In the advanced stages of the disease the infected person experiences severe neurological problems.
"When this disease reaches the brain, the patient loses control of his life, he even becomes violent. That is when the villagers believe that the sick person is possessed by evil spirits," said Charlot.
"It is up to the health specialists to prove" to the population that it is not witchcraft, he said, adding: "The fight against sleeping sickness calls for raising awareness."
But the World Health Organization says it is not a losing battle.
After continued control efforts, the most recent statistics available show the number of cases in 2009 dropped below 10,000 for the first time in 50 years, and the trend continued in 2010 with 7139 new cases reported, the WHO reported on its website.

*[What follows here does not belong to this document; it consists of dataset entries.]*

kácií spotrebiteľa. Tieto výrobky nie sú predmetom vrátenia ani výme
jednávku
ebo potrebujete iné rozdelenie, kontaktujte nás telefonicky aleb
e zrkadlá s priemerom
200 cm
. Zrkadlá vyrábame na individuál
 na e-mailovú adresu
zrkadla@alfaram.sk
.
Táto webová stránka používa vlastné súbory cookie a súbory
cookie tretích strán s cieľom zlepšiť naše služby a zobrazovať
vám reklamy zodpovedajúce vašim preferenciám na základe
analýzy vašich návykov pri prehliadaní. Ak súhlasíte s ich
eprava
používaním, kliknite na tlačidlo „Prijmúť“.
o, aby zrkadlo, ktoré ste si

WHO estimates the number of actual cases is currently 30,000. The most affected country has been the Democratic Republic of Congo, which declared 500 new cases in 2010.
The WHO has established public-private partnerships with Sanofi and also Bayer Healthcare to create a surveillance team and provide support to endemic countries in their control efforts as well as a free supply of drugs to treat the sick.
Diagnosis should be made as early as possible before the disease reaches the neurological stage, which calls for more complicated and risky treatment.
The chief executive of Sanofi, Christopher Viehbacher, said the main challenge ahead "is to keep up the expertise in diagnosis and treatment in the medical centers, so that the monitoring for sleeping sickness is maintained."
Sleeping sickness figures on the WHO's list of 10 neglected tropical diseases. In January in London, the U.N. health agency brought together the U.S., British and United Arab Emirates governments along with 13 pharmaceutical companies and international organisations like the World Bank and the Bill & Melinda Gates Foundation to make a new push to eliminate these diseases by the end of the decade.
"If we keep doing the right things better, and on a larger scale, some of these diseases could be eliminated by 2015, and others by 2020," WHO Director General Margaret Chan has said.